- Wrench: There's the Red Ranger's car. Go plant the bomb.
- Smokescreen: First, let me fart out some fog!
- Wrench: No! They'll see us you nitwit. I'll tell you when to fart.
- Smokescreen: Hey! I'm in charge! I'll fart when I want to.
- Tyler Navarro: Look. I got that coat we saw in the store window. What do you think?
- Shelby Watkins: It's... fine.
- Tyler Navarro: Fine? But you said it looked great.
- Shelby Watkins: It did. On the mannequin.
- Shelby Watkins: I can take you shopping.
- Ivan: Would be a pleasure, milady. Allow me.

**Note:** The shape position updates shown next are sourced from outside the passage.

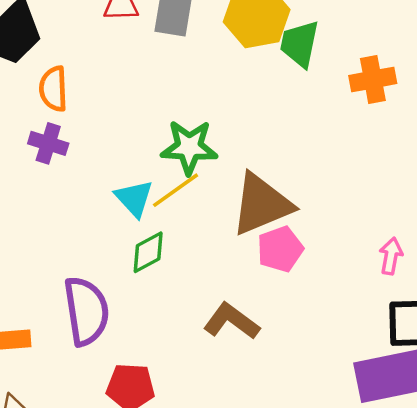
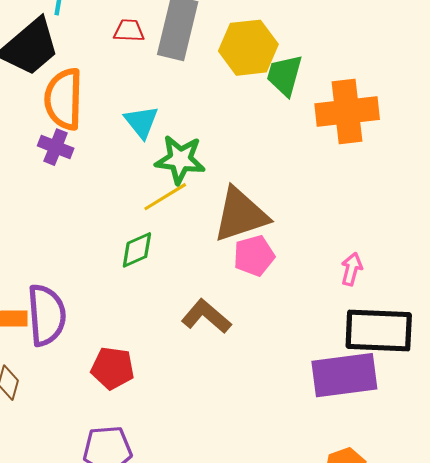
orange cross: (373, 79) -> (347, 112), size x1.5
orange semicircle: (53, 89) -> (64, 99), size x1.5
cyan triangle: (134, 198) -> (141, 122), moved
purple semicircle: (86, 311) -> (46, 315), moved

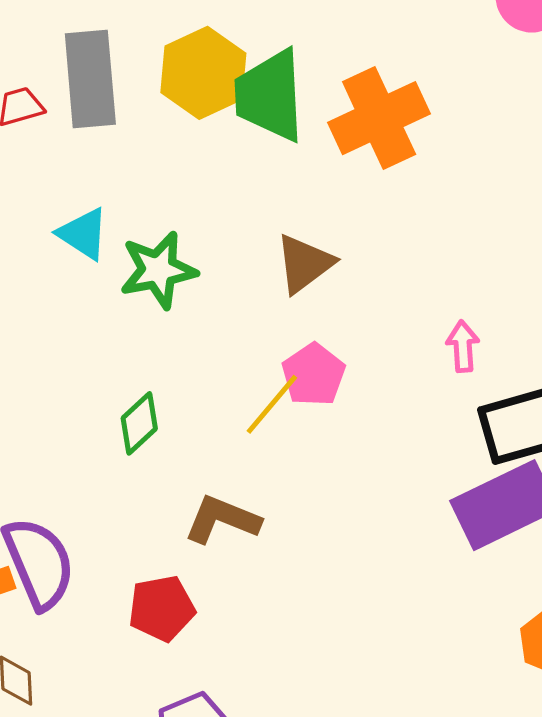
green trapezoid: (285, 75) -> (270, 96), size x1.4
yellow line: (165, 197) -> (272, 404), moved
brown triangle: (241, 215) -> (304, 264), moved, size x0.7
brown L-shape: (206, 316) -> (222, 519), moved

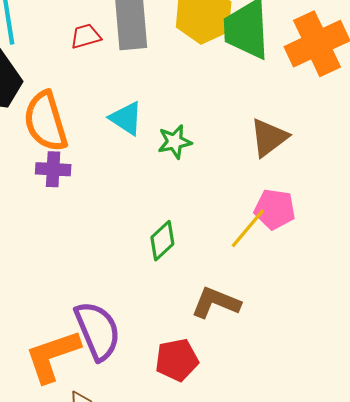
green star: (158, 270) -> (175, 142), size x0.7
pink pentagon: (313, 375) -> (275, 209), turned -30

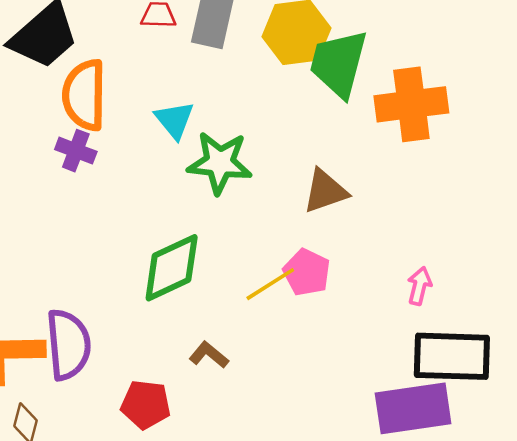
green star: (175, 142) -> (220, 163), size x1.6
green diamond: (162, 241) -> (172, 268), size x1.6
brown L-shape: (216, 303) -> (209, 355), size x0.7

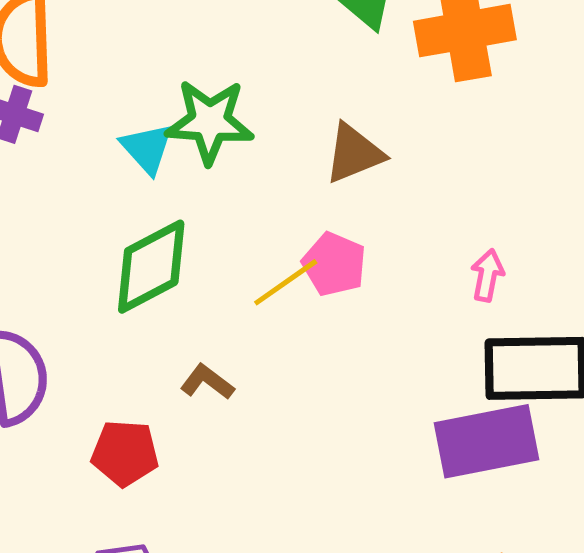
cyan triangle: (174, 120) -> (147, 148), moved

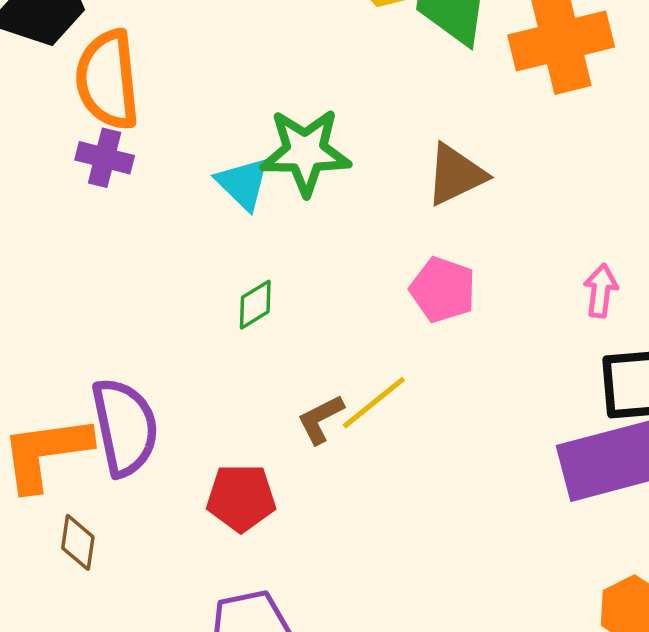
green diamond: (151, 267) -> (255, 305), size x0.5
yellow line: (286, 282) -> (374, 403), moved
brown L-shape: (207, 382) -> (321, 419), turned -60

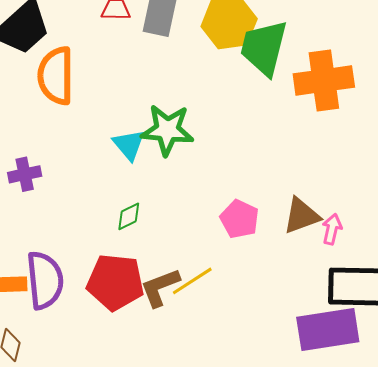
purple cross: (105, 158) -> (25, 174), moved, turned -32
brown triangle: (456, 175) -> (302, 216), moved
brown L-shape: (321, 419) -> (160, 287), size x1.4
red pentagon: (241, 498) -> (115, 282), moved, size x1.4

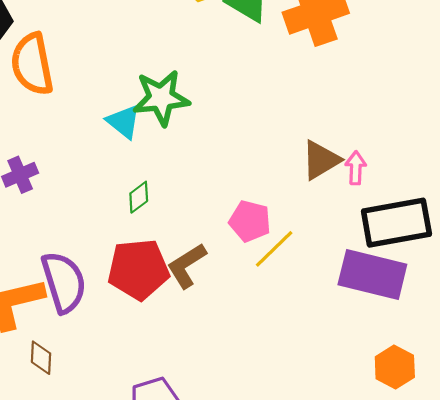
pink pentagon: (239, 219) -> (250, 221), moved
yellow line: (192, 281) -> (274, 249), moved
purple rectangle: (328, 330) -> (372, 275), turned 34

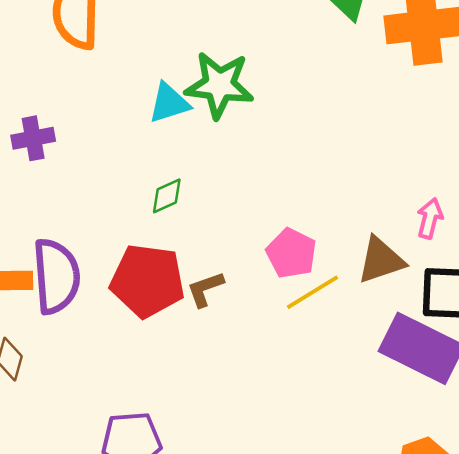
cyan triangle: (124, 122) -> (169, 103), turned 51
brown triangle: (321, 160) -> (381, 260), moved
brown L-shape: (187, 266) -> (205, 289), size x0.7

A brisk gallop through the woods is now in order.
- Tyler Navarro: Dude, you're just going to the mall.
- Ivan: Why don't you take the others in your motorized buggy and we'll meet at the park.
- Tyler Navarro: My... buggy?
- Wrench: Now we need your disgusting fog.
- Smokescreen: And you thought you can do this alone. Good thing I ate beans.
- Gold Dino Charge Ranger: They're about to encounter the fury of the Gold Ranger!
- Red Dino Charge Ranger: Yeah, but only after things get wild with the Red Ranger!
- Sledge: Wrench! I have no words! Actually, I do. But I can't say them with a lady present!
- Poisandra: Go ahead, darling. I just love it when you get angry.
- Wrench: That's a terrible idea!
- Sledge: You useless, cowardly tin-headed son of a washing machine! I ought to rip you into pieces and turn you into a toilet!